● Assignment: Give the number of lines in this listing that contain "drag", with no other words.
++++ Exercise inputs
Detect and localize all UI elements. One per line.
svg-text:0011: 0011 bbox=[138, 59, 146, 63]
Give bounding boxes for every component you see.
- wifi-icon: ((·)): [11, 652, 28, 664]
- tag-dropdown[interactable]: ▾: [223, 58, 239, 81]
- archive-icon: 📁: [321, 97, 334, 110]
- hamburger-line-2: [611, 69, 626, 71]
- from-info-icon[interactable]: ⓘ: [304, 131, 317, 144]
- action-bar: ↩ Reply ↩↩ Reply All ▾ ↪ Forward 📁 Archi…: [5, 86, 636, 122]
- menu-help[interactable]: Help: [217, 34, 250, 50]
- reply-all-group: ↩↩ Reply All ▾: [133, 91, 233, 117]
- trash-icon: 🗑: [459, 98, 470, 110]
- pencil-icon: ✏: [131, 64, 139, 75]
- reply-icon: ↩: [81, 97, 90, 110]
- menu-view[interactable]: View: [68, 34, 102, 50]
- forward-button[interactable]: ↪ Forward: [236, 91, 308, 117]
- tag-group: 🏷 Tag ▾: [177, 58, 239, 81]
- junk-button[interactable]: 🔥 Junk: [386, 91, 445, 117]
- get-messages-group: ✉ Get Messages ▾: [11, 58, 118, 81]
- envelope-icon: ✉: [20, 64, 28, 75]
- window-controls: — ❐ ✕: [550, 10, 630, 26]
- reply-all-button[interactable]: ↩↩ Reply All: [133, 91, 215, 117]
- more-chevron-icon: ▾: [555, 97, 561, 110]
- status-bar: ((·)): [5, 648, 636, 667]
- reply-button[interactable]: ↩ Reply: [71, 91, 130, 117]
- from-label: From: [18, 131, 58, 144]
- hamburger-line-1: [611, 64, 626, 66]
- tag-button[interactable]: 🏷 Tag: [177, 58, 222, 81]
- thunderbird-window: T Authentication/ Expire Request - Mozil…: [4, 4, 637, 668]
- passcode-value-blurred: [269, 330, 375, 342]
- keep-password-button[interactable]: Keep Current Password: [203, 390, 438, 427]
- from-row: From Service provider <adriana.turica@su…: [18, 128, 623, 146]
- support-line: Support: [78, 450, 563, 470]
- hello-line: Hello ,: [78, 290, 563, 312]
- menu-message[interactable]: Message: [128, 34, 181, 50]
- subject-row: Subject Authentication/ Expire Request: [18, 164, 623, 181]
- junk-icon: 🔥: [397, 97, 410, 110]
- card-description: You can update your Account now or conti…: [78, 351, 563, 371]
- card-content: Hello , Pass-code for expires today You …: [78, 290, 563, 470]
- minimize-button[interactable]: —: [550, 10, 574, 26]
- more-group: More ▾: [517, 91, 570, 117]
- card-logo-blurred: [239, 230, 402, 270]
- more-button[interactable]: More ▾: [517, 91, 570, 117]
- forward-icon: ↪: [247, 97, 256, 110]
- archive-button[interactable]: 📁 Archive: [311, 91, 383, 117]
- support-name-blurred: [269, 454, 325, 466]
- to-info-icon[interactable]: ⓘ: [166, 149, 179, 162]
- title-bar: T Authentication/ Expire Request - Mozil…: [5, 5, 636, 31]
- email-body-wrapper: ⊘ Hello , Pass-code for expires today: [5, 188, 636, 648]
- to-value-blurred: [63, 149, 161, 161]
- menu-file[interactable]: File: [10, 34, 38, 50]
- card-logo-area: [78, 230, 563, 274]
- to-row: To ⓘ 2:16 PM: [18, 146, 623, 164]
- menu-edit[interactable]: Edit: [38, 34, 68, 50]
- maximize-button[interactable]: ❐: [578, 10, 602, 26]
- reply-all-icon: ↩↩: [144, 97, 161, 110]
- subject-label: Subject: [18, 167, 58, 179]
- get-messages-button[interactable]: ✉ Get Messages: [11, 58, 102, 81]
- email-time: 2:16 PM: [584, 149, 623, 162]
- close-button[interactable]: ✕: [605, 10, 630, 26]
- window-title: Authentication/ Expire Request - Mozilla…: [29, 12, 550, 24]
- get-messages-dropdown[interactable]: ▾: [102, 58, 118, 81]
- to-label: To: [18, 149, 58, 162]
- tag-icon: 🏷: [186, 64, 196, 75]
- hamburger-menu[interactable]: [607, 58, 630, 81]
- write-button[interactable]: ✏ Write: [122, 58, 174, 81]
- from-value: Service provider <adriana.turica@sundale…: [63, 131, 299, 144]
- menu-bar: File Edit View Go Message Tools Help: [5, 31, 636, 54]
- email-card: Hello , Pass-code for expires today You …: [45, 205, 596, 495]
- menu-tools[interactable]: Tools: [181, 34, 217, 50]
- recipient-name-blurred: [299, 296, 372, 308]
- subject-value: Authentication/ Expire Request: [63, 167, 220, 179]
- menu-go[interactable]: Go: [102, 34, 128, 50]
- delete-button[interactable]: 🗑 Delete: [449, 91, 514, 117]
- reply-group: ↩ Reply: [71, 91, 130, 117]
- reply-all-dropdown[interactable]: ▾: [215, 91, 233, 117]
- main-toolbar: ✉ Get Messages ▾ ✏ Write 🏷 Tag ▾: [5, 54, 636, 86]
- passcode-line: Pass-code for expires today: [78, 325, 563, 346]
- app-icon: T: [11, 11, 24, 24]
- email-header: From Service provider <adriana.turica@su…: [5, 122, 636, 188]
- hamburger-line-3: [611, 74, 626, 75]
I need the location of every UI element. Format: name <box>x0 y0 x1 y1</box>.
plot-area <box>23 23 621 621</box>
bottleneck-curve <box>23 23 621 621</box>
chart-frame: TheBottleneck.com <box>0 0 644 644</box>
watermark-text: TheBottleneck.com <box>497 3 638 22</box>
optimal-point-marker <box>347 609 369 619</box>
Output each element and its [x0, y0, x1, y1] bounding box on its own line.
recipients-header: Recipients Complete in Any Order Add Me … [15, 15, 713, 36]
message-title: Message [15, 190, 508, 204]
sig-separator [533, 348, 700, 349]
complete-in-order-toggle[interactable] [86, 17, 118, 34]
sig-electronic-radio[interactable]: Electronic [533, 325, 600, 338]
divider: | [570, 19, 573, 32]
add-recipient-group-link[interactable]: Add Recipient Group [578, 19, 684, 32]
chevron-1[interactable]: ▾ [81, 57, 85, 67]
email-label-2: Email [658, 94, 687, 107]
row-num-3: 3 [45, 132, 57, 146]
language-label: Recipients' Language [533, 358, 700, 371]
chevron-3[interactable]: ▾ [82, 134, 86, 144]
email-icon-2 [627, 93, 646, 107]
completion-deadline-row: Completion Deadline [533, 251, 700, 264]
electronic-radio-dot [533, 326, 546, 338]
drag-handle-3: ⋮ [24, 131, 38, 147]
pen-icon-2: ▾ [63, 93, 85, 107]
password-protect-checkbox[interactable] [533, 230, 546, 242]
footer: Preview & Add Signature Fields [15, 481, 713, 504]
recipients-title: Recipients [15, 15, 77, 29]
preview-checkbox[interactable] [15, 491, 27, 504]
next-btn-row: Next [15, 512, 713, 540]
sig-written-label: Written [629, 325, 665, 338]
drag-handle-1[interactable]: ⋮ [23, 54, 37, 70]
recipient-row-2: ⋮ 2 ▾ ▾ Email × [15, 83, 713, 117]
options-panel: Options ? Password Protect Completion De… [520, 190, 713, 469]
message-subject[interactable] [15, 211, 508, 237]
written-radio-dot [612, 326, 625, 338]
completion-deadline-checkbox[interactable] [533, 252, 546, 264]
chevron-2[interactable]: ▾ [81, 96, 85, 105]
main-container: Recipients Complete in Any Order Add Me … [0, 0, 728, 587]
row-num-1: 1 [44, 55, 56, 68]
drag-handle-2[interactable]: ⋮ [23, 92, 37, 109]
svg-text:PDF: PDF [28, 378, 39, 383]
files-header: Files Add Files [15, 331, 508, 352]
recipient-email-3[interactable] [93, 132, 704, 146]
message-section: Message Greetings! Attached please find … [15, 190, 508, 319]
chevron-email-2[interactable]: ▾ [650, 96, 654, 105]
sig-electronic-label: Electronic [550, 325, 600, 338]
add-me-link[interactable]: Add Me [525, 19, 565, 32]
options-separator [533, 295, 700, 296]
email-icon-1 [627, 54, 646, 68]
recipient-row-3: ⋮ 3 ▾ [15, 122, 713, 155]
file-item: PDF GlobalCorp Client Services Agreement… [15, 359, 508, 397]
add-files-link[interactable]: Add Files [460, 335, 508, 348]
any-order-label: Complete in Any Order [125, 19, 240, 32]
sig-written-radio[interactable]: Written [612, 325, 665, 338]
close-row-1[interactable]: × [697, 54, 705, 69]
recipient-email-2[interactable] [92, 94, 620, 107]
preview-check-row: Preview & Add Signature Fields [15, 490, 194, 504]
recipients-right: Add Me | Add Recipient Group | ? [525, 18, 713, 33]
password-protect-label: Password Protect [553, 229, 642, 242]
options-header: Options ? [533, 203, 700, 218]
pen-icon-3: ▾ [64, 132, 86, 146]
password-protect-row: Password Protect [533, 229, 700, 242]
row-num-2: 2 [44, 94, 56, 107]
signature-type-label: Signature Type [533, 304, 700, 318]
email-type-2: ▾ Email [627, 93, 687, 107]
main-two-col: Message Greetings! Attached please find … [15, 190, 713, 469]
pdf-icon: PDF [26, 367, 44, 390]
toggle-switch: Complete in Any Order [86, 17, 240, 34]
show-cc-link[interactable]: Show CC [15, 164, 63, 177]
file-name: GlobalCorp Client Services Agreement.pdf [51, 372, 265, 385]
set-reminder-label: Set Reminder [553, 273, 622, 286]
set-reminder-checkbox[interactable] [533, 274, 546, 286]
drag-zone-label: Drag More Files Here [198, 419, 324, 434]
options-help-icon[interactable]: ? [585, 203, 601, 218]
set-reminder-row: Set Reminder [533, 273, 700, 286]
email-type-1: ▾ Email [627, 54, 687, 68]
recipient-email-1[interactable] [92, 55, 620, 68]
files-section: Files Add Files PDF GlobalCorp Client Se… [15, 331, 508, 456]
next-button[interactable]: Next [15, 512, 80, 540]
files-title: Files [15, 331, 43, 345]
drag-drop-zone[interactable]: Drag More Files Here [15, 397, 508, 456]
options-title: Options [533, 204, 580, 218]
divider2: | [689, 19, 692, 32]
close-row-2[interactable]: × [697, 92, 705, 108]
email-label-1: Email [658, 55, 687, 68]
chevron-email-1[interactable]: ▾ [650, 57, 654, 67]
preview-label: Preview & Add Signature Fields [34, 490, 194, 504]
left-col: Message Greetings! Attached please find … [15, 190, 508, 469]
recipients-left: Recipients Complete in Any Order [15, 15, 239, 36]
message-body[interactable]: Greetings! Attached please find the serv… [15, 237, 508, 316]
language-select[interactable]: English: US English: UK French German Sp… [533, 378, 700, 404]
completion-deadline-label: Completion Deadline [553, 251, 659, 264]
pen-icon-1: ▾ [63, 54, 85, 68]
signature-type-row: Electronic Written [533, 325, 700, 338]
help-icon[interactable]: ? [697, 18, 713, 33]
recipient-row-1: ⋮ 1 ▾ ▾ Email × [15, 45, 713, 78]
++++++++
● Result below: 5